Transcribe every entry word for word, but skip the images.

◆ DATASET EXCERPTS:

• • • •

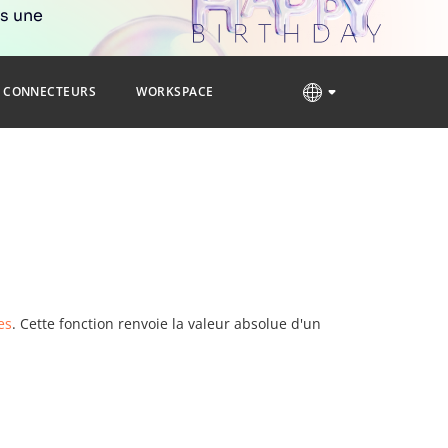
rs une
CONNECTEURS
WORKSPACE
es
. Cette fonction renvoie la valeur absolue d'un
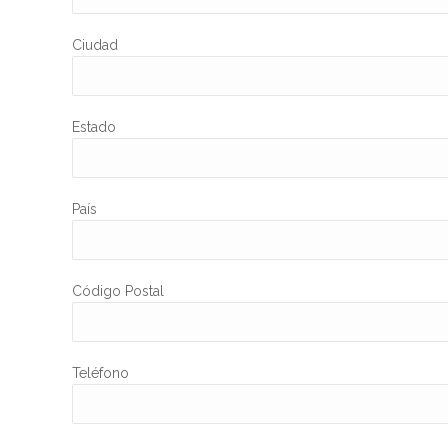
Ciudad
Estado
País
Código Postal
Teléfono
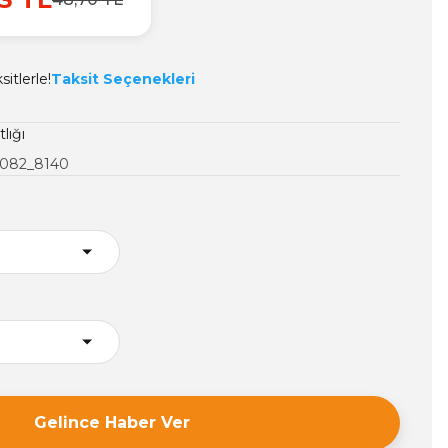
itlerle!
Taksit Seçenekleri
tlığı
082_8140
Gelince Haber Ver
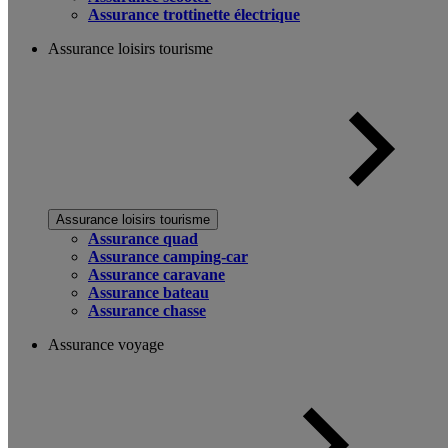
Assurance trottinette électrique
Assurance loisirs tourisme
Assurance loisirs tourisme
Assurance quad
Assurance camping-car
Assurance caravane
Assurance bateau
Assurance chasse
Assurance voyage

• • • •

◆ OUTPUT BELOW:
rs une
CONNECTEURS
WORKSPACE
es
. Cette fonction renvoie la valeur absolue d'un
Ciudad
Estado
País
Código Postal
Teléfono
itlerle!
Taksit Seçenekleri
tlığı
082_8140
Gelince Haber Ver
Assurance trottinette électrique
Assurance loisirs tourisme
Assurance loisirs tourisme
Assurance quad
Assurance camping-car
Assurance caravane
Assurance bateau
Assurance chasse
Assurance voyage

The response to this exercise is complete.